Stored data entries
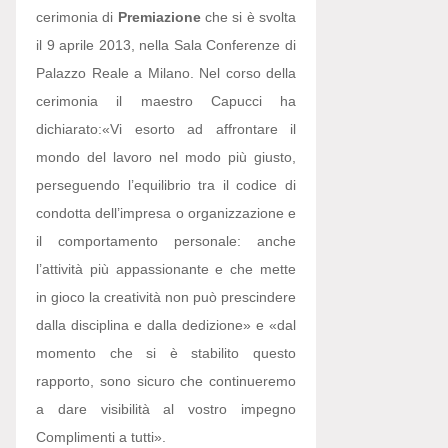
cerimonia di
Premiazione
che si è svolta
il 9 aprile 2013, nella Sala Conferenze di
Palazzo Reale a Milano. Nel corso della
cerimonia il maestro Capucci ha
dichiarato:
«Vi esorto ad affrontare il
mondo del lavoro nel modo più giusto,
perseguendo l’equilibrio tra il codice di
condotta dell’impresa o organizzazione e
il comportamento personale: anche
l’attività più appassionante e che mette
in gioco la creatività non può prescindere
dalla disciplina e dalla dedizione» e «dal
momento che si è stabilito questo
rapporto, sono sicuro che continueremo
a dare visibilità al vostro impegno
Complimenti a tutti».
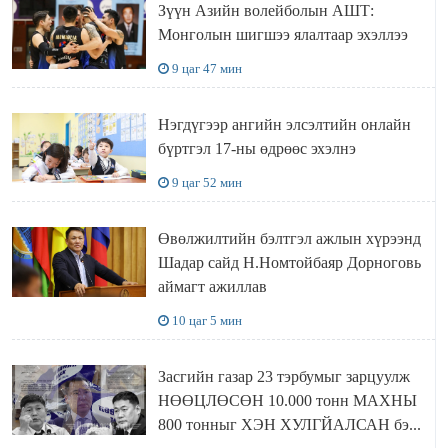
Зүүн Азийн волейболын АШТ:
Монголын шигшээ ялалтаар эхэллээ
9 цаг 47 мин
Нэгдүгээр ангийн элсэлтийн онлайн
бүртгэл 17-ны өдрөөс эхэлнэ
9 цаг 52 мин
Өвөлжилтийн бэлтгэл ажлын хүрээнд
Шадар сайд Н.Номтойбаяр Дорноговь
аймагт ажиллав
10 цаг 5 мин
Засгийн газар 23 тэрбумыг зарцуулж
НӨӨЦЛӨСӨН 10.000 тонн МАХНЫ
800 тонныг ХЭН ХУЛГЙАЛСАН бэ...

...

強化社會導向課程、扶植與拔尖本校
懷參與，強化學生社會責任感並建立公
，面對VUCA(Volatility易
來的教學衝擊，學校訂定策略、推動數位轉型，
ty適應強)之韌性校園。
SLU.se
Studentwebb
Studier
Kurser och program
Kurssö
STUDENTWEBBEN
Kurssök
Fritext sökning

---

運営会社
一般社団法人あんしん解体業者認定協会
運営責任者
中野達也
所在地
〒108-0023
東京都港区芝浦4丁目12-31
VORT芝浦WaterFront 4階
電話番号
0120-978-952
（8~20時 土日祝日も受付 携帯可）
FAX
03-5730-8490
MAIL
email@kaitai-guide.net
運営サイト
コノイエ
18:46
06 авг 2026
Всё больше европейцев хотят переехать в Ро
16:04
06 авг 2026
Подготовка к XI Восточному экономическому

Task description
Copy the entries above exactly, but only from the line holding "Засгийн газар 23 тэрбумыг зарцуулж" through the line holding "800 тонныг ХЭН ХУЛГЙАЛСАН бэ...", both included.

Completed task
Засгийн газар 23 тэрбумыг зарцуулж
НӨӨЦЛӨСӨН 10.000 тонн МАХНЫ
800 тонныг ХЭН ХУЛГЙАЛСАН бэ...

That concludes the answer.